**Exercise requirements:** The expected output is an exact restatement of all the records.
** Material shown follows **
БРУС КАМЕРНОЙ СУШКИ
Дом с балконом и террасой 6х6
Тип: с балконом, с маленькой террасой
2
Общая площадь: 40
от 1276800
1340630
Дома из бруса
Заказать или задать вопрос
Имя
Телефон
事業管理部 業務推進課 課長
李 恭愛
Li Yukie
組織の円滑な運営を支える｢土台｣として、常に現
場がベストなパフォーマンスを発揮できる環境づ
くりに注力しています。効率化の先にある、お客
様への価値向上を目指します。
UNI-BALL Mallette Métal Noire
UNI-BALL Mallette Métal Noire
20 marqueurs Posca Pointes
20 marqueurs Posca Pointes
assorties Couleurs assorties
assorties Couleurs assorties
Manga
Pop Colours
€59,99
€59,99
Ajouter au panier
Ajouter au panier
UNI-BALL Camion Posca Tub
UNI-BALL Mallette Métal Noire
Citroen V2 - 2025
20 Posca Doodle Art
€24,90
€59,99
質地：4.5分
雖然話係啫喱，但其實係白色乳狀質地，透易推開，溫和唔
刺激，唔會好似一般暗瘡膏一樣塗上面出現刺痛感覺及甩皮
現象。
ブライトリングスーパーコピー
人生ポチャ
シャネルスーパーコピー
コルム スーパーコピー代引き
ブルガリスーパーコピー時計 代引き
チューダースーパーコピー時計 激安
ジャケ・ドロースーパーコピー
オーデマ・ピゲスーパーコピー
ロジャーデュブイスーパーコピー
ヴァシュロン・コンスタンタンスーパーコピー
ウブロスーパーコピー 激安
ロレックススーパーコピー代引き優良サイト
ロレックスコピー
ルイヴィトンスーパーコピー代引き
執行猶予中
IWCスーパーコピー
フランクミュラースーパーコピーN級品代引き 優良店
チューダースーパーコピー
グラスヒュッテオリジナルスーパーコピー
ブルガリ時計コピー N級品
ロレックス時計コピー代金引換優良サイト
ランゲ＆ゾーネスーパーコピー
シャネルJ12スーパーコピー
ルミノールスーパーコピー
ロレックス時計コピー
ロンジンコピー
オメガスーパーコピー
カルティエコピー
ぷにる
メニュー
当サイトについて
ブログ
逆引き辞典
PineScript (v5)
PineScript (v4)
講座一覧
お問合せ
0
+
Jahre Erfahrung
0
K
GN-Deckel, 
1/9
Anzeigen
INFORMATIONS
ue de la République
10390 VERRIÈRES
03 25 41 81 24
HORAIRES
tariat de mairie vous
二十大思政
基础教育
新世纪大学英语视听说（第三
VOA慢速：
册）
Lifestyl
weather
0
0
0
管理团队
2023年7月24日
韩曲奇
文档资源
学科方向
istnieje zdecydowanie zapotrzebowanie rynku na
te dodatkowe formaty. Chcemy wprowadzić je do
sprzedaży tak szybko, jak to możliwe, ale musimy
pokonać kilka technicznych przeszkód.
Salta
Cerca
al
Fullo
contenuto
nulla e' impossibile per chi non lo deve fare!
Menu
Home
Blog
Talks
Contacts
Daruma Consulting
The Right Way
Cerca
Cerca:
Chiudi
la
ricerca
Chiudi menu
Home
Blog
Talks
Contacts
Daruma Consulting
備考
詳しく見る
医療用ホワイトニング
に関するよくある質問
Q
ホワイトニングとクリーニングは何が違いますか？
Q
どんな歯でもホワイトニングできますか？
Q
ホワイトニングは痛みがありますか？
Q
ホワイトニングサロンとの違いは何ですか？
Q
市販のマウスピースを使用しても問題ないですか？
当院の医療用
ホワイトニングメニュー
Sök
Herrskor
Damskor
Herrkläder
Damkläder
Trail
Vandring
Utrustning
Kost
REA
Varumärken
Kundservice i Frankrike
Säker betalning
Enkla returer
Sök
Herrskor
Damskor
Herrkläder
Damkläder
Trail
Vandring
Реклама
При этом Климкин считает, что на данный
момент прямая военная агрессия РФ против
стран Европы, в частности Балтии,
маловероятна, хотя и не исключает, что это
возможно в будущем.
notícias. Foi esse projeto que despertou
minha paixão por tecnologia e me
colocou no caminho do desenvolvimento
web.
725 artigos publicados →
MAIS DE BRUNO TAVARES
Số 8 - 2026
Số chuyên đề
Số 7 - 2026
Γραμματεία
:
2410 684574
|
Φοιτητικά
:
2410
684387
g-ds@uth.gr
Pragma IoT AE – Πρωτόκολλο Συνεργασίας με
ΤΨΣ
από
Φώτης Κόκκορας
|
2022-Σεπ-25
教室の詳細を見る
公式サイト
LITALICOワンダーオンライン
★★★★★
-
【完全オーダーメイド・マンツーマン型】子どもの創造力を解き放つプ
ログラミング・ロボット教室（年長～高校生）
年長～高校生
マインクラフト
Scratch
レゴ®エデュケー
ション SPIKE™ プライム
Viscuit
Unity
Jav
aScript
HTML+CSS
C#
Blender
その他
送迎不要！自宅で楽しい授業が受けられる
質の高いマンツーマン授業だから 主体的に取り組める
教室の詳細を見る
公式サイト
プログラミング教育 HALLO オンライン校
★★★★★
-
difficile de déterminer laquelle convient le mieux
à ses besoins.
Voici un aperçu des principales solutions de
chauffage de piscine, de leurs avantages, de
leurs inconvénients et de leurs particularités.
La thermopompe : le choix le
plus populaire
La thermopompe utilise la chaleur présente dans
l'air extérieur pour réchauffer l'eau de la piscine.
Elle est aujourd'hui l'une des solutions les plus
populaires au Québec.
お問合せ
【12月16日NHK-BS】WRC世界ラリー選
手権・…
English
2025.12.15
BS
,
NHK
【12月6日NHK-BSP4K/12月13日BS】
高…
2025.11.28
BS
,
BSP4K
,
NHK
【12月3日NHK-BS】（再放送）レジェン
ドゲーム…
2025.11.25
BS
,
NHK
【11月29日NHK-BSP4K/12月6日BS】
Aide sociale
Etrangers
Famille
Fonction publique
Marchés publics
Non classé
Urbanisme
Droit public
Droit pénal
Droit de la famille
** End of Material shown **
**Output:**
БРУС КАМЕРНОЙ СУШКИ
Дом с балконом и террасой 6х6
Тип: с балконом, с маленькой террасой
2
Общая площадь: 40
от 1276800
1340630
Дома из бруса
Заказать или задать вопрос
Имя
Телефон
事業管理部 業務推進課 課長
李 恭愛
Li Yukie
組織の円滑な運営を支える｢土台｣として、常に現
場がベストなパフォーマンスを発揮できる環境づ
くりに注力しています。効率化の先にある、お客
様への価値向上を目指します。
UNI-BALL Mallette Métal Noire
UNI-BALL Mallette Métal Noire
20 marqueurs Posca Pointes
20 marqueurs Posca Pointes
assorties Couleurs assorties
assorties Couleurs assorties
Manga
Pop Colours
€59,99
€59,99
Ajouter au panier
Ajouter au panier
UNI-BALL Camion Posca Tub
UNI-BALL Mallette Métal Noire
Citroen V2 - 2025
20 Posca Doodle Art
€24,90
€59,99
質地：4.5分
雖然話係啫喱，但其實係白色乳狀質地，透易推開，溫和唔
刺激，唔會好似一般暗瘡膏一樣塗上面出現刺痛感覺及甩皮
現象。
ブライトリングスーパーコピー
人生ポチャ
シャネルスーパーコピー
コルム スーパーコピー代引き
ブルガリスーパーコピー時計 代引き
チューダースーパーコピー時計 激安
ジャケ・ドロースーパーコピー
オーデマ・ピゲスーパーコピー
ロジャーデュブイスーパーコピー
ヴァシュロン・コンスタンタンスーパーコピー
ウブロスーパーコピー 激安
ロレックススーパーコピー代引き優良サイト
ロレックスコピー
ルイヴィトンスーパーコピー代引き
執行猶予中
IWCスーパーコピー
フランクミュラースーパーコピーN級品代引き 優良店
チューダースーパーコピー
グラスヒュッテオリジナルスーパーコピー
ブルガリ時計コピー N級品
ロレックス時計コピー代金引換優良サイト
ランゲ＆ゾーネスーパーコピー
シャネルJ12スーパーコピー
ルミノールスーパーコピー
ロレックス時計コピー
ロンジンコピー
オメガスーパーコピー
カルティエコピー
ぷにる
メニュー
当サイトについて
ブログ
逆引き辞典
PineScript (v5)
PineScript (v4)
講座一覧
お問合せ
0
+
Jahre Erfahrung
0
K
GN-Deckel, 
1/9
Anzeigen
INFORMATIONS
ue de la République
10390 VERRIÈRES
03 25 41 81 24
HORAIRES
tariat de mairie vous
二十大思政
基础教育
新世纪大学英语视听说（第三
VOA慢速：
册）
Lifestyl
weather
0
0
0
管理团队
2023年7月24日
韩曲奇
文档资源
学科方向
istnieje zdecydowanie zapotrzebowanie rynku na
te dodatkowe formaty. Chcemy wprowadzić je do
sprzedaży tak szybko, jak to możliwe, ale musimy
pokonać kilka technicznych przeszkód.
Salta
Cerca
al
Fullo
contenuto
nulla e' impossibile per chi non lo deve fare!
Menu
Home
Blog
Talks
Contacts
Daruma Consulting
The Right Way
Cerca
Cerca:
Chiudi
la
ricerca
Chiudi menu
Home
Blog
Talks
Contacts
Daruma Consulting
備考
詳しく見る
医療用ホワイトニング
に関するよくある質問
Q
ホワイトニングとクリーニングは何が違いますか？
Q
どんな歯でもホワイトニングできますか？
Q
ホワイトニングは痛みがありますか？
Q
ホワイトニングサロンとの違いは何ですか？
Q
市販のマウスピースを使用しても問題ないですか？
当院の医療用
ホワイトニングメニュー
Sök
Herrskor
Damskor
Herrkläder
Damkläder
Trail
Vandring
Utrustning
Kost
REA
Varumärken
Kundservice i Frankrike
Säker betalning
Enkla returer
Sök
Herrskor
Damskor
Herrkläder
Damkläder
Trail
Vandring
Реклама
При этом Климкин считает, что на данный
момент прямая военная агрессия РФ против
стран Европы, в частности Балтии,
маловероятна, хотя и не исключает, что это
возможно в будущем.
notícias. Foi esse projeto que despertou
minha paixão por tecnologia e me
colocou no caminho do desenvolvimento
web.
725 artigos publicados →
MAIS DE BRUNO TAVARES
Số 8 - 2026
Số chuyên đề
Số 7 - 2026
Γραμματεία
:
2410 684574
|
Φοιτητικά
:
2410
684387
g-ds@uth.gr
Pragma IoT AE – Πρωτόκολλο Συνεργασίας με
ΤΨΣ
από
Φώτης Κόκκορας
|
2022-Σεπ-25
教室の詳細を見る
公式サイト
LITALICOワンダーオンライン
★★★★★
-
【完全オーダーメイド・マンツーマン型】子どもの創造力を解き放つプ
ログラミング・ロボット教室（年長～高校生）
年長～高校生
マインクラフト
Scratch
レゴ®エデュケー
ション SPIKE™ プライム
Viscuit
Unity
Jav
aScript
HTML+CSS
C#
Blender
その他
送迎不要！自宅で楽しい授業が受けられる
質の高いマンツーマン授業だから 主体的に取り組める
教室の詳細を見る
公式サイト
プログラミング教育 HALLO オンライン校
★★★★★
-
difficile de déterminer laquelle convient le mieux
à ses besoins.
Voici un aperçu des principales solutions de
chauffage de piscine, de leurs avantages, de
leurs inconvénients et de leurs particularités.
La thermopompe : le choix le
plus populaire
La thermopompe utilise la chaleur présente dans
l'air extérieur pour réchauffer l'eau de la piscine.
Elle est aujourd'hui l'une des solutions les plus
populaires au Québec.
お問合せ
【12月16日NHK-BS】WRC世界ラリー選
手権・…
English
2025.12.15
BS
,
NHK
【12月6日NHK-BSP4K/12月13日BS】
高…
2025.11.28
BS
,
BSP4K
,
NHK
【12月3日NHK-BS】（再放送）レジェン
ドゲーム…
2025.11.25
BS
,
NHK
【11月29日NHK-BSP4K/12月6日BS】
Aide sociale
Etrangers
Famille
Fonction publique
Marchés publics
Non classé
Urbanisme
Droit public
Droit pénal
Droit de la famille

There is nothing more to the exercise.